Witness the latest repression targeting the mullahs’ usual suspects. Tehran’s Prosecutor-General on Sunday announced it had sentenced a couple to death because they had founded a new “cult.” The announcement was short on details, but the charges could mean anything from running a New Age yoga studio to a political-discussion club.
The authorities have also detained Ehsan Mazandarani, a reporter with the reformist newspaper Etemad (“Trust”), according to the New York-based Committee to Protect Journalists. The nature of the charges against Mr. Mazandarani isn’t clear, and his relatives say he is on hunger strike in Tehran’s Evin Prison. He had previously served most of a two-year sentence on trumped-up security charges.
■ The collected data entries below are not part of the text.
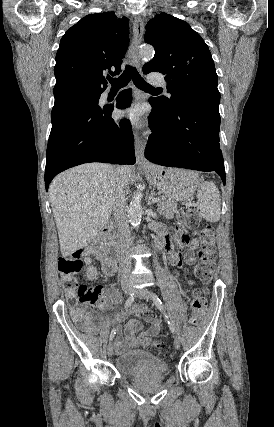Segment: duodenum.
<instances>
[{"label": "duodenum", "mask_w": 274, "mask_h": 427, "mask_svg": "<svg viewBox=\"0 0 274 427\" xmlns=\"http://www.w3.org/2000/svg\"><path fill=\"white\" fill-rule=\"evenodd\" d=\"M157 232L161 236L159 240L160 246H167L169 241L167 238H164L165 231L162 227H157ZM103 237L109 241L110 249L109 254L113 260H117L118 257V243L116 240V235L114 231V224L112 221L108 222L103 229Z\"/></svg>", "instance_id": "1"}]
</instances>
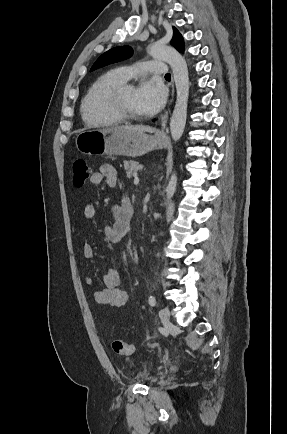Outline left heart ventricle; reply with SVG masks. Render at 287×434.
Returning <instances> with one entry per match:
<instances>
[{"label": "left heart ventricle", "instance_id": "1", "mask_svg": "<svg viewBox=\"0 0 287 434\" xmlns=\"http://www.w3.org/2000/svg\"><path fill=\"white\" fill-rule=\"evenodd\" d=\"M123 103L129 112L133 114H144L138 106L136 99V90L134 88H128L124 91Z\"/></svg>", "mask_w": 287, "mask_h": 434}]
</instances>
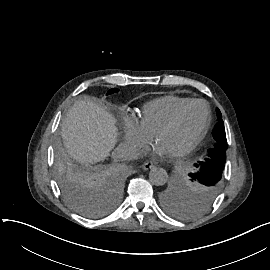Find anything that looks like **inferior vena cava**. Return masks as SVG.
<instances>
[{
    "mask_svg": "<svg viewBox=\"0 0 270 270\" xmlns=\"http://www.w3.org/2000/svg\"><path fill=\"white\" fill-rule=\"evenodd\" d=\"M138 154V151L134 147L126 143H120L112 152V158L114 160H134L138 158Z\"/></svg>",
    "mask_w": 270,
    "mask_h": 270,
    "instance_id": "602c4592",
    "label": "inferior vena cava"
}]
</instances>
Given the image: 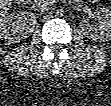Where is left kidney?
Listing matches in <instances>:
<instances>
[{
    "label": "left kidney",
    "instance_id": "left-kidney-1",
    "mask_svg": "<svg viewBox=\"0 0 111 106\" xmlns=\"http://www.w3.org/2000/svg\"><path fill=\"white\" fill-rule=\"evenodd\" d=\"M96 24H90L82 20L80 26L86 37L93 41L104 42L111 39V11L99 8L95 11Z\"/></svg>",
    "mask_w": 111,
    "mask_h": 106
}]
</instances>
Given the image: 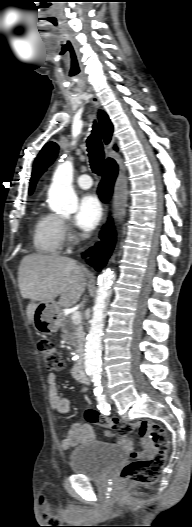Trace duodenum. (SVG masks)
Instances as JSON below:
<instances>
[{
  "mask_svg": "<svg viewBox=\"0 0 192 527\" xmlns=\"http://www.w3.org/2000/svg\"><path fill=\"white\" fill-rule=\"evenodd\" d=\"M75 375L78 378V380L84 384H89L90 380L88 376L86 375L85 368L82 363H79L75 367Z\"/></svg>",
  "mask_w": 192,
  "mask_h": 527,
  "instance_id": "1",
  "label": "duodenum"
}]
</instances>
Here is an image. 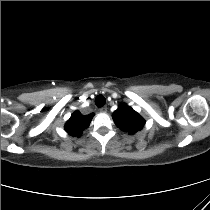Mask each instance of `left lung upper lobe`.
<instances>
[{
	"label": "left lung upper lobe",
	"mask_w": 210,
	"mask_h": 210,
	"mask_svg": "<svg viewBox=\"0 0 210 210\" xmlns=\"http://www.w3.org/2000/svg\"><path fill=\"white\" fill-rule=\"evenodd\" d=\"M113 120L121 130L128 133L137 132L145 124L144 119L126 104H121L113 113Z\"/></svg>",
	"instance_id": "1"
}]
</instances>
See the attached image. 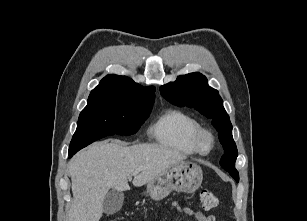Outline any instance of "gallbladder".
Returning <instances> with one entry per match:
<instances>
[{
    "label": "gallbladder",
    "instance_id": "1",
    "mask_svg": "<svg viewBox=\"0 0 307 221\" xmlns=\"http://www.w3.org/2000/svg\"><path fill=\"white\" fill-rule=\"evenodd\" d=\"M124 202V194L117 190H110L103 200V212L106 215L117 213Z\"/></svg>",
    "mask_w": 307,
    "mask_h": 221
}]
</instances>
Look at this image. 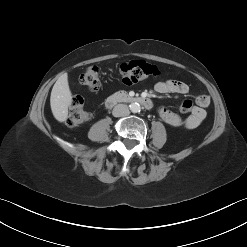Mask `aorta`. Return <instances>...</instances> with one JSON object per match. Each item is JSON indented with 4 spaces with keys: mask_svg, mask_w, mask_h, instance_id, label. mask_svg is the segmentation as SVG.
I'll return each mask as SVG.
<instances>
[{
    "mask_svg": "<svg viewBox=\"0 0 247 247\" xmlns=\"http://www.w3.org/2000/svg\"><path fill=\"white\" fill-rule=\"evenodd\" d=\"M130 110H131L133 113L140 112V110H141L140 104H139V103H132V104L130 105Z\"/></svg>",
    "mask_w": 247,
    "mask_h": 247,
    "instance_id": "1",
    "label": "aorta"
}]
</instances>
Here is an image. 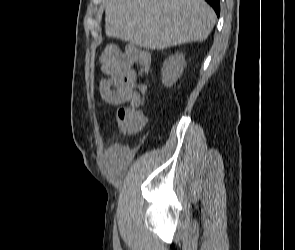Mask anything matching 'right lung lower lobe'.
Listing matches in <instances>:
<instances>
[{
  "instance_id": "obj_1",
  "label": "right lung lower lobe",
  "mask_w": 295,
  "mask_h": 250,
  "mask_svg": "<svg viewBox=\"0 0 295 250\" xmlns=\"http://www.w3.org/2000/svg\"><path fill=\"white\" fill-rule=\"evenodd\" d=\"M206 2H208L213 9L215 10L217 16L220 15V3L219 0H205Z\"/></svg>"
}]
</instances>
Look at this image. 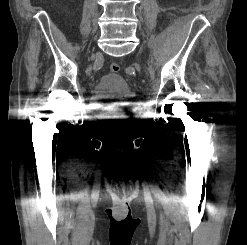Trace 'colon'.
Masks as SVG:
<instances>
[{
	"instance_id": "obj_1",
	"label": "colon",
	"mask_w": 247,
	"mask_h": 245,
	"mask_svg": "<svg viewBox=\"0 0 247 245\" xmlns=\"http://www.w3.org/2000/svg\"><path fill=\"white\" fill-rule=\"evenodd\" d=\"M120 67L117 63H111L109 66V70L112 73H117L119 71Z\"/></svg>"
}]
</instances>
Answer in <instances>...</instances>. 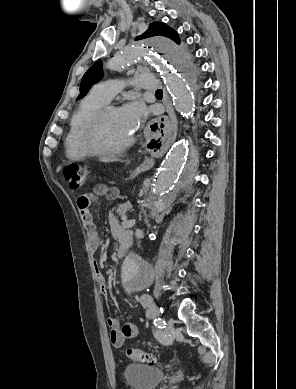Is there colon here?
Instances as JSON below:
<instances>
[{
	"label": "colon",
	"instance_id": "1",
	"mask_svg": "<svg viewBox=\"0 0 296 389\" xmlns=\"http://www.w3.org/2000/svg\"><path fill=\"white\" fill-rule=\"evenodd\" d=\"M64 178L72 189L81 188L88 176V168L86 166L72 164L67 166L64 171ZM126 355L133 360L153 365L157 362V357L153 353L145 352L137 348H129L126 350Z\"/></svg>",
	"mask_w": 296,
	"mask_h": 389
}]
</instances>
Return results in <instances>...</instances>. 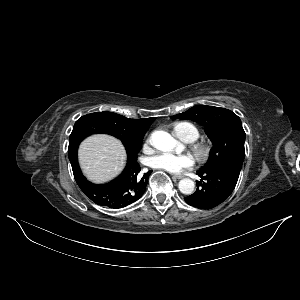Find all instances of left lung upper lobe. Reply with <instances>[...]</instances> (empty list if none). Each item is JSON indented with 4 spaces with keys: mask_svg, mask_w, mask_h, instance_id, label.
I'll return each instance as SVG.
<instances>
[{
    "mask_svg": "<svg viewBox=\"0 0 300 300\" xmlns=\"http://www.w3.org/2000/svg\"><path fill=\"white\" fill-rule=\"evenodd\" d=\"M172 118L193 120L205 126L213 143L207 164L200 170L206 172L223 165L241 169L245 156V132L240 118L232 111L214 106L199 105Z\"/></svg>",
    "mask_w": 300,
    "mask_h": 300,
    "instance_id": "left-lung-upper-lobe-1",
    "label": "left lung upper lobe"
}]
</instances>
Mr. Mazandarani’s detention followed last week’s arrest of dissident reporter Hengameh Shahidi, who also faces “national-security” charges. Ms. Shahidi has been an adviser to Mehdi Karroubi, one of two pro-democracy candidates in 2009’s fraudulent election. Mr. Karroubi and opposition leader Mir Hossein Mousavi have been under house arrest since 2011. Having hinted at freeing them during his campaign, Mr. Rouhani has kept mum on their cases since coming to office in 2013.
Then there is the crackdown on Christians. The Islamic Revolutionary Guard Corps late last month arrested two Iranian Catholics in northwestern Iran and seized their Bibles and prayer books. The incident came to light in a Fox News report last week.
It isn’t clear if the two Catholics, a mother and son, are converts, though that seems likely. Historic Christian communities such as Assyrians and Armenians are afforded second-class protection under Iranian law, while apostasy by Muslims is punishable by death. Despite some early rhetoric about tolerance, Mr. Rouhani has been unwilling or unable to improve conditions for religious minorities.
There is also the status of some half a dozen U.S. and U.K. dual citizens who have been taken hostage by the regime while visiting Iran. These include father and son Baquer and Siamak Namazi, both U.S. citizens, and Nazenin Zaghari-Ratcliffe, a British citizen who is serving a five-year sentence on secret charges.
Nearly four decades after it was born, the Islamic Republic remains an unbending tyranny. The Trump White House shouldn’t spend energy hunting for moderate negotiating partners in the Islamist regime because there aren’t any. They’re under arrest.